Ralph Waldo Emerson om experience

When I’m working playfully in my squareONE transformative learning mode, I’m always doing a version of the following experiment, here defined as its hypothesis:

Given experiential engagement of a novel process and its novel set of data, the learner will be moved to discover insights as a matter of his or her exploration within the field of this unusual process and its unique data.

There is a ‘meta’ hypothesis, surrounding this too: that such insights are not easily derived from other “non-novel” varieties of engaged learning.

My hypothesis has been proved in one-on-one work just about every time; maybe 90% of the time. In groups, where the facilitator–me–cannot apply experienced guidance evenly, the successful demonstration of the validity of the hypothesis approaches 50%. I’d estimate in groups of six or less, the success rate is around 75%.

What is being proved is that novelty is a powerful source for transformative learning. There is a third instance of novelty: the learner’s approach. I understand this to be the learner’s ability to move beyond their most naturally familiar and often habitual approach.

My guidance is fit to the challenge of gently compelling the learner’s shifting their approach to a novel one. I could go on and on about the various obstacles in the way between a learner’s familiar approach and something innovative. Likewise I could describe the facilitator’s skills!

I’ve learned a lot about what characterizes the elite learner in this kind of process. These kinds of learners combine, in different measures, the qualities of openness, playfulness, creativity, and, its clear to me such learners often have some prior experience with inhabiting a different perspective.

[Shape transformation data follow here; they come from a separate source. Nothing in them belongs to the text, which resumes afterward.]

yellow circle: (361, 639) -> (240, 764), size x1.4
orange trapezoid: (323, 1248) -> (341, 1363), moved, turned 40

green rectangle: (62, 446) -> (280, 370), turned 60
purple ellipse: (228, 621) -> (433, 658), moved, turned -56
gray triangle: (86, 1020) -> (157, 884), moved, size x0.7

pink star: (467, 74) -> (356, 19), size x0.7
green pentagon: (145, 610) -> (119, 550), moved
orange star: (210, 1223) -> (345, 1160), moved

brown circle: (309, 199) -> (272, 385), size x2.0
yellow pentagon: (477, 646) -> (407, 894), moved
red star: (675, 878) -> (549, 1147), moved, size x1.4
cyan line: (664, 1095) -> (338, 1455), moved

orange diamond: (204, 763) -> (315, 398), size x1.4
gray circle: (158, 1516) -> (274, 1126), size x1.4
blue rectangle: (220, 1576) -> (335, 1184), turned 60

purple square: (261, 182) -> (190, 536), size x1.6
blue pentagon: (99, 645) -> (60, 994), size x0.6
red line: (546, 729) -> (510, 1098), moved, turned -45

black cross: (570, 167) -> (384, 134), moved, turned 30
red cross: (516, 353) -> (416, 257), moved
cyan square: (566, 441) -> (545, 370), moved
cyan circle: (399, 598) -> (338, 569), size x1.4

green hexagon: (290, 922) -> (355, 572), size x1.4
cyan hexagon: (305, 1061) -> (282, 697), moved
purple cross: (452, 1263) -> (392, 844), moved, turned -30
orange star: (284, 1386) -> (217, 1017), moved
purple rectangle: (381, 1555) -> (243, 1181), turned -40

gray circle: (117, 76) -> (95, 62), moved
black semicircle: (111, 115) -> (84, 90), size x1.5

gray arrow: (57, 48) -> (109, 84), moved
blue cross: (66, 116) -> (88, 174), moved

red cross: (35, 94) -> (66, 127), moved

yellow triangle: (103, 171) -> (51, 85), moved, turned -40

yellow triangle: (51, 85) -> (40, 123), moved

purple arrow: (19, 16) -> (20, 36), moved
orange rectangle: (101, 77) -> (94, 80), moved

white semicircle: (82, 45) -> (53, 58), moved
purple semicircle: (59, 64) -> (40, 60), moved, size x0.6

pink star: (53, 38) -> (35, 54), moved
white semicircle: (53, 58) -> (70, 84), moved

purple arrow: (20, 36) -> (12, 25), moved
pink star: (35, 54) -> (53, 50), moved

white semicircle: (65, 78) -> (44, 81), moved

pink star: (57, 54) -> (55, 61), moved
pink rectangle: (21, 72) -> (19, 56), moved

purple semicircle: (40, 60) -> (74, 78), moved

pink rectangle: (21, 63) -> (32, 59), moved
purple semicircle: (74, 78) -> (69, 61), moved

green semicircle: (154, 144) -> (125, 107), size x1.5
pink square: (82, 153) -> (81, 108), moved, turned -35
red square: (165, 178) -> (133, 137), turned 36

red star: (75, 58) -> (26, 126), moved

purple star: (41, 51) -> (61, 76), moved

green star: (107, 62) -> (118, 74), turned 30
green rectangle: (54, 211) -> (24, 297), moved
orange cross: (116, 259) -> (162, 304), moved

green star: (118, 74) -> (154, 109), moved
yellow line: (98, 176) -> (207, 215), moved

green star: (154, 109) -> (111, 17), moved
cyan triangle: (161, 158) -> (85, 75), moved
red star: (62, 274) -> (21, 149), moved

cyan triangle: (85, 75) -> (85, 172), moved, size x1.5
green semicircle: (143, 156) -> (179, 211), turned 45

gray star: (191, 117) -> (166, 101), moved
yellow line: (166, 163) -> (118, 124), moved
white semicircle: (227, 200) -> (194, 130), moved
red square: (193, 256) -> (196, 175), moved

As well, negotiating innovative approaches can seem to be easeful where the learner possesses a deep, personal culture. The consequential effect of this is that the learner has some prior experience with, and has practiced their own flexible, (third order,) capabilities. Another way to describe these kinds of capabilities is to say the adept exploratory learner uses a practiced, diverse, repertoire able to be used to explore in novel ways a novel process and its novel data.

In my ‘soft’ theorizing, from observing such learners, it is apparent they can bring to bear on experiential learning what I term, g>a doubled-double loop learning; (the third order referenced above.) This is a style of engagement in which a third, or meta order, comes into play. Not only can the learner re-adapt their approach in the real time circumstance of the process, the learner also can navigate a variety of means for doing this, so, the adaptation found in the so-called double loop is itself subject to a further selection from an overarching ‘meta-loop,’ or, in my terms, diverse repertoire.

An example of this is when the learner uses symbolic data discovered in the novel data set to modify their approach to the data. This secondary data is used to alter their scheme in manipulating, etc., the primary data.

It is possible to point out, or cue, some of these possibilities to less practiced learners. This move goes like this: instead of suggesting ‘Have you ever looked at this other way?’ the suggestion is, “Have you ever looked at how you look, when you’re looking to look, at it another way?” But, this is would be a very unusual move for me to make. (I do not risk pulling the learner into my world, so-to-speak.)

From my perspective, the point is not to get outside the box, it’s to get outside of boxes.